Eine weit verbreitete Annahme ist, dass durch eine geringe relative Luftfeuchte die Schleimhäute austrocknen und dadurch Erkältungskrankheiten begünstigt werden. Diese Annahme bestätigte das BGIA (Berufsgenossenschaftliche Institut für Arbeitsschutz) im Rahmen einer Literaturstudie aber nicht. Normalerweise wird die eingeatnete Luft durch die Nasenschleimhäute befeuchtet, so dass auch unter ungünstigen Klimabedingungen keine gesundheitlichen Risiken resultieren. Gegebenenfalls besteht allerdings ein erhöhter Flüssigkeitsbedarf, um die an die Luft abgegebene Feuchtigkeit zu ersetzen.

Die Luftfeuchtigkeit in Räumen sollte möglichst nicht unter 40 % sinken, um elektrostatische Aufladungen und längeres Verweilen von Staub in der Luft zu vermeiden.
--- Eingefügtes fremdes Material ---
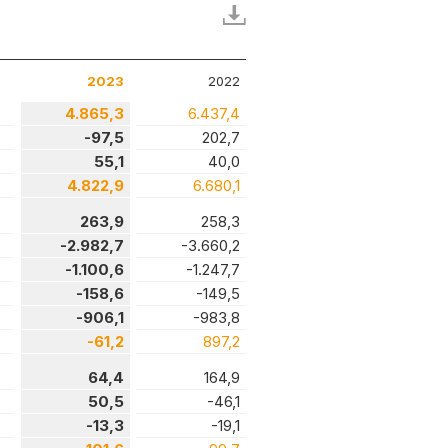
2023
2022
4.865,3
6.437,4
-97,5
202,7
55,1
40,0
4.822,9
6.680,1
263,9
258,3
-2.982,7
-3.660,2
-1.100,6
-1.247,7
-158,6
-149,5
-906,1
-983,8
-61,2
897,2
64,4
164,9
50,5
-46,1
-13,3
-19,1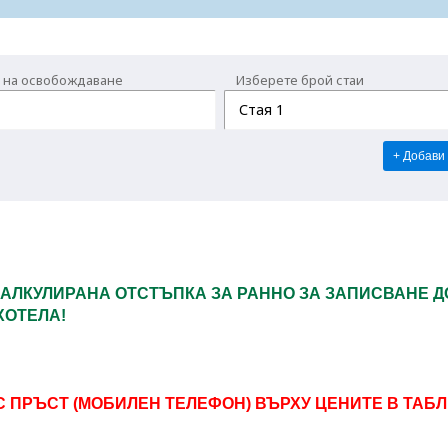
 на освобождаване
Изберете брой стаи
Стая 1
+ Добави
КАЛКУЛИРАНА ОТСТЪПКА ЗА РАННО ЗА ЗАПИСВАНЕ
Д
ХОТЕЛА!
С ПРЪСТ (МОБИЛЕН ТЕЛЕФОН) ВЪРХУ ЦЕНИТЕ В ТАБЛ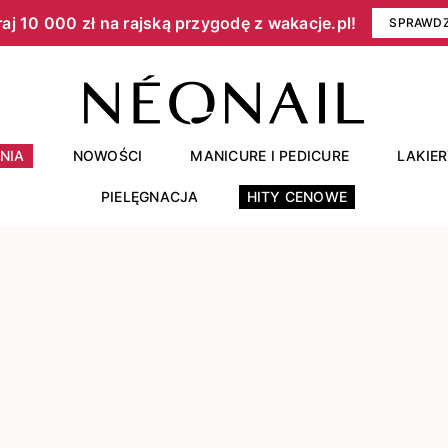
aj 10 000 zł na rajską przygodę z wakacje.pl!​
SPRAWD
NIA
NOWOŚCI
MANICURE I PEDICURE
LAKIE
PIELĘGNACJA
HITY CENOWE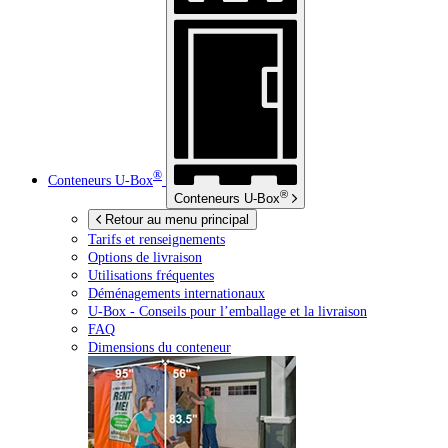
®
Conteneurs
U-Box
®
Conteneurs
U-Box
Retour au menu principal
Tarifs et renseignements
Options de livraison
Utilisations fréquentes
Déménagements internationaux
U-Box -
Conseils pour l’emballage et la livraison
FAQ
Dimensions du conteneur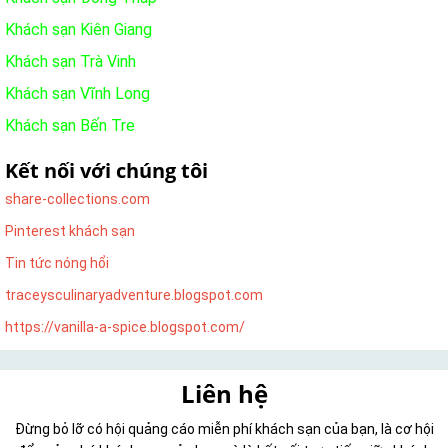
Khách sạn Kiên Giang
Khách sạn Trà Vinh
Khách sạn Vĩnh Long
Khách sạn Bến Tre
Kết nối với chúng tôi
share-collections.com
Pinterest khách sạn
Tin tức nóng hổi
traceysculinaryadventure.blogspot.com
https://vanilla-a-spice.blogspot.com/
Liên hệ
Đừng bỏ lỡ có hội quảng cáo miễn phí khách sạn của bạn, là cơ hội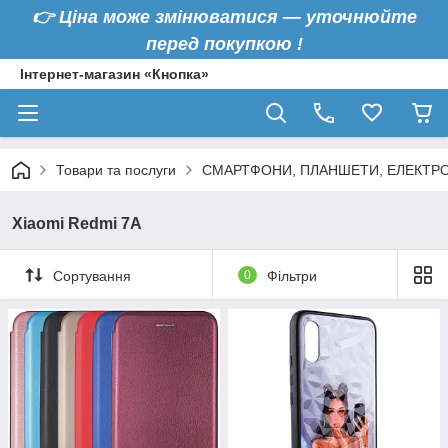
👉
Ціна може змінюватися — уточнюйте
перед покупкою !
Інтернет-магазин «Кнопка»
Товари та послуги
СМАРТФОНИ, ПЛАНШЕТИ, ЕЛЕКТРО
Xiaomi Redmi 7A
Сортування
0
Фільтри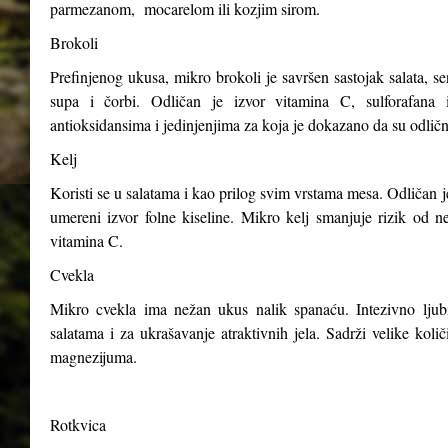
parmezanom, mocarelom ili kozjim sirom.
Brokoli
Prefinjenog ukusa, mikro brokoli je savršen sastojak salata, s
supa i čorbi. Odličan je izvor vitamina C, sulforafana i
antioksidansima i jedinjenjima za koja je dokazano da su odličn
Kelj
Koristi se u salatama i kao prilog svim vrstama mesa. Odličan j
umereni izvor folne kiseline. Mikro kelj smanjuje rizik od n
vitamina C.
Cvekla
Mikro cvekla ima nežan ukus nalik spanaću. Intezivno ljubiča
salatama i za ukrašavanje atraktivnih jela. Sadrži velike kol
magnezijuma.
Rotkvica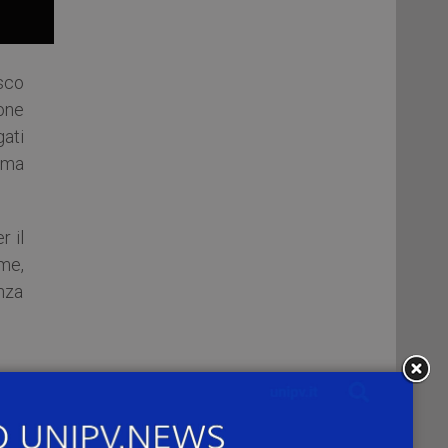
sco
ione
gati
o ma
r il
me,
nza
più
rea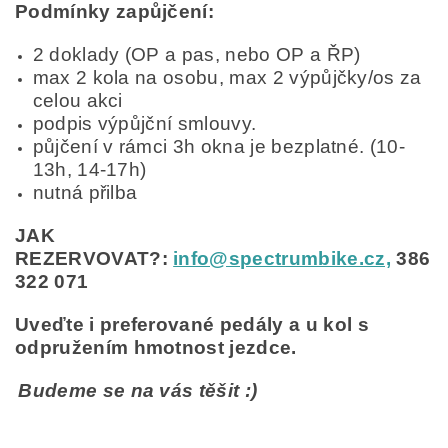
Podmínky zapůjčení:
2 doklady (OP a pas, nebo OP a ŘP)
max 2 kola na osobu, max 2 výpůjčky/os za
celou akci
podpis výpůjční smlouvy.
půjčení v rámci 3h okna je bezplatné. (10-
13h, 14-17h)
nutná přilba
JAK
REZERVOVAT?:
info@spectrumbike.cz,
386
322 071
Uveďte i preferované pedály a u kol s
odpružením hmotnost jezdce.
Budeme se na vás těšit :)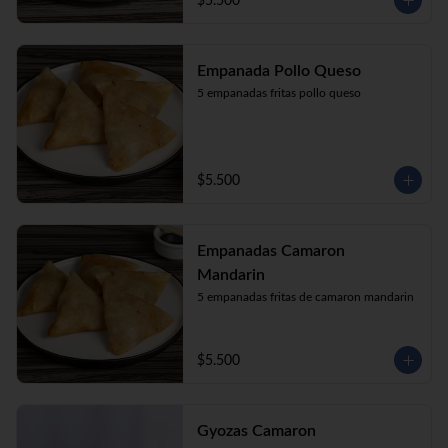
$5.500
Empanada Pollo Queso
5 empanadas fritas pollo queso
$5.500
Empanadas Camaron
Mandarin
5 empanadas fritas de camaron mandarin
$5.500
Gyozas Camaron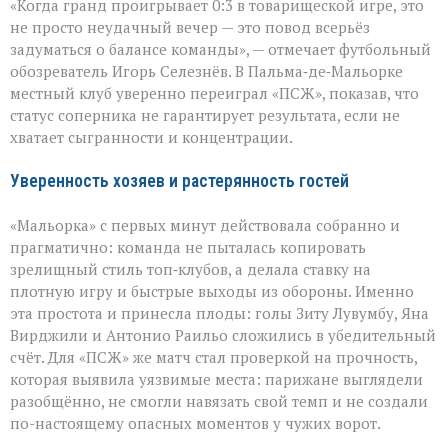
«Когда гранд проигрывает 0:3 в товарищеской игре, это
сюрприз
в
не просто неудачный вечер — это повод всерьёз
Пальме:
задуматься о балансе команды», — отмечает футбольный
«Мальорка»
обозреватель Игорь Селезнёв. В Пальма‑де‑Мальорке
преподала
урок
местный клуб уверенно переиграл «ПСЖ», показав, что
«ПСЖ»
статус соперника не гарантирует результата, если не
хватает сыгранности и концентрации.
Уверенность хозяев и растерянность гостей
«Мальорка» с первых минут действовала собранно и
прагматично: команда не пыталась копировать
зрелищный стиль топ‑клубов, а делала ставку на
плотную игру и быстрые выходы из обороны. Именно
эта простота и принесла плоды: голы Зиту Лувумбу, Яна
Вирджили и Антонио Раильо сложились в убедительный
счёт. Для «ПСЖ» же матч стал проверкой на прочность,
которая выявила уязвимые места: парижане выглядели
разобщённо, не смогли навязать свой темп и не создали
по-настоящему опасных моментов у чужих ворот.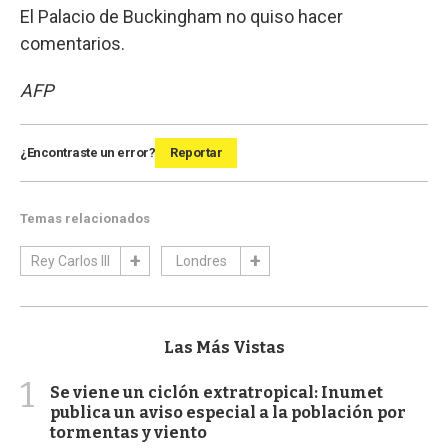
El Palacio de Buckingham no quiso hacer
comentarios.
AFP
¿Encontraste un error?
Reportar
Temas relacionados
Rey Carlos III
Londres
Las Más Vistas
1
Se viene un ciclón extratropical: Inumet
publica un aviso especial a la población por
tormentas y viento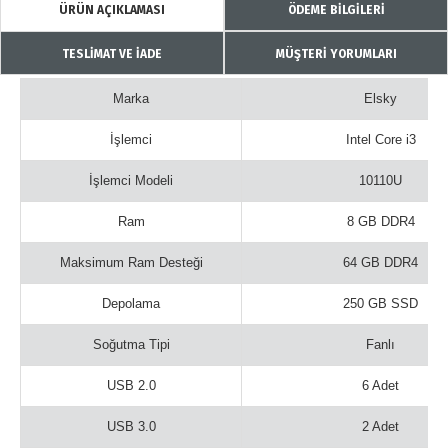
ÜRÜN AÇIKLAMASI
ÖDEME BİLGİLERİ
TESLİMAT VE İADE
MÜŞTERİ YORUMLARI
Marka
Elsky
İşlemci
Intel Core i3
İşlemci Modeli
10110U
Ram
8 GB DDR4
Maksimum Ram Desteği
64 GB DDR4
Depolama
250 GB SSD
Soğutma Tipi
Fanlı
USB 2.0
6 Adet
USB 3.0
2 Adet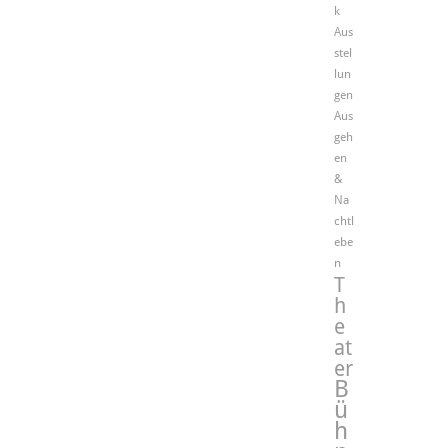
k
Aus
stel
lun
gen
Aus
geh
en
&
Na
chtl
ebe
n
T
h
e
at
er
B
ü
h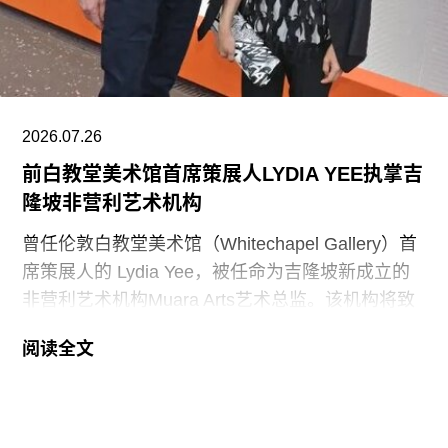
于美国历史准确信息的地点和资源”。不过政府并未
具体说明其认可的具体地点或资源为何。
该行政令还指责博物馆在美国建国250周年之际未
能“适当地表彰”《独立宣言》签署者，并要求内政
部长“在由国家公园管理局维护的人行道、步道及其
2026.07.26
他公共场所设置临时展览或标识，以纠正博物馆内
前白教堂美术馆首席策展人LYDIA YEE执掌吉
呈现的不准确信息”。
隆坡非营利艺术机构
史密森尼学会尚未就行政令发表公开评论。上周，
曾任伦敦白教堂美术馆（Whitechapel Gallery）首
哈蒂格出席了一场国会听证会，期间
席策展人的 Lydia Yee，被任命为吉隆坡新成立的
非营利艺术机构Muara Arts艺术总监。该机构将致
力于推广东南亚现当代艺术，计划于今年11月1日
阅读全文
正式开幕。与美术馆配套建设的一座表演艺术剧场
预计将于2029年落成。
Muara Arts 坐落于吉隆坡历史悠久的步行广场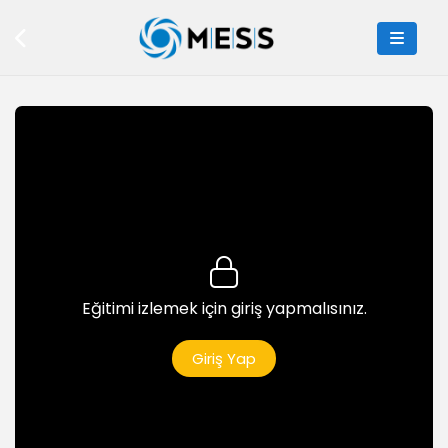
9dk
Bu nedir?
7dk
Hava Durumu
9dk
Bana Soru Sor
7dk
Taş Kağıt Makas Tasarım
6dk
Eğitimi izlemek için giriş yapmalısınız.
Taş Kağıt Makas Kodlama
10dk
Giriş Yap
Altın Avı Tasarım
5dk
Altın Avı Kodlama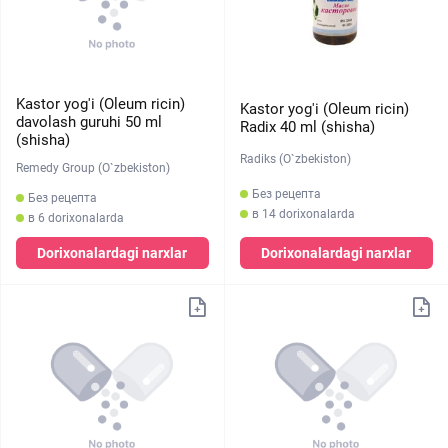
Kastor yog'i (Oleum ricin)
Kastor yog'i (Oleum ricin)
davolash guruhi 50 ml
Radix 40 ml (shisha)
(shisha)
Radiks (O`zbekiston)
Remedy Group (O`zbekiston)
Без рецепта
Без рецепта
в 14 dorixonalarda
в 6 dorixonalarda
Dorixonalardagi narxlar
Dorixonalardagi narxlar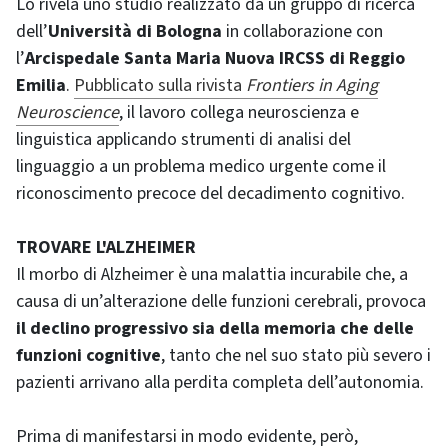
Lo rivela uno studio realizzato da un gruppo di ricerca
dell’
Università di Bologna
in collaborazione con
l’
Arcispedale Santa Maria Nuova IRCSS di Reggio
Emilia
.
Pubblicato sulla rivista
Frontiers in Aging
Neuroscience
, il lavoro collega neuroscienza e
linguistica applicando strumenti di analisi del
linguaggio a un problema medico urgente come il
riconoscimento precoce del decadimento cognitivo.
TROVARE L'ALZHEIMER
Il morbo di Alzheimer è una malattia incurabile che, a
causa di un’alterazione delle funzioni cerebrali, provoca
il declino progressivo sia della memoria che delle
funzioni cognitive
, tanto che nel suo stato più severo i
pazienti arrivano alla perdita completa dell’autonomia.
Prima di manifestarsi in modo evidente, però,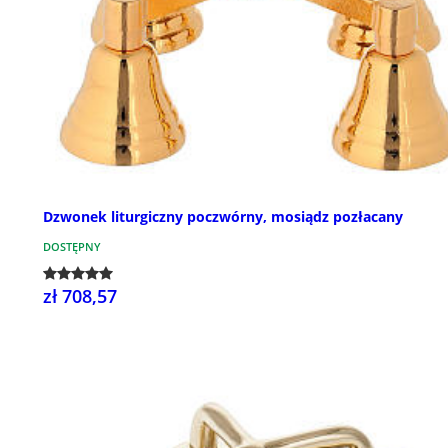
Dzwonek liturgiczny poczwórny, mosiądz pozłacany
DOSTĘPNY
zł 708,57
Werden mobile Luftbefeuchter eingesetzt, sollten diese nach Möglichkeit ein BG-PRÜFZERT-Zeichen besitzen, wobei auch diese regelmäßig gereinigt werden müssen.

Dieser Artikel sollte nur einige Ursachen möglicher körperlicher Beeinträchtigungen durch Innenraumluftverunreinigungen bzw. -problemen aufzeigen. Ausführlichere Informationen zu einzelnen Verunreinigungen der Innenraumluft, über hygienische, bauliche und raumklimatische Anforderungen und die Vorgehensweise in Beschwerdefällen enthält z.B. der "Leitfaden für die Innenraumlufthygiene in Schulgebäuden". Er kann beim Umweltbundesamt kostenlos bezogen oder aus dem Internet heruntergeladen werden. Darüber hinaus können sich Mitgliedsbetriebe und Versicherte bei ähnlichen Problemen jederzeit an die Unfallkasse wenden. Die Unterstützung erfolgt dann im Rahmen vorhandener Möglichkeiten.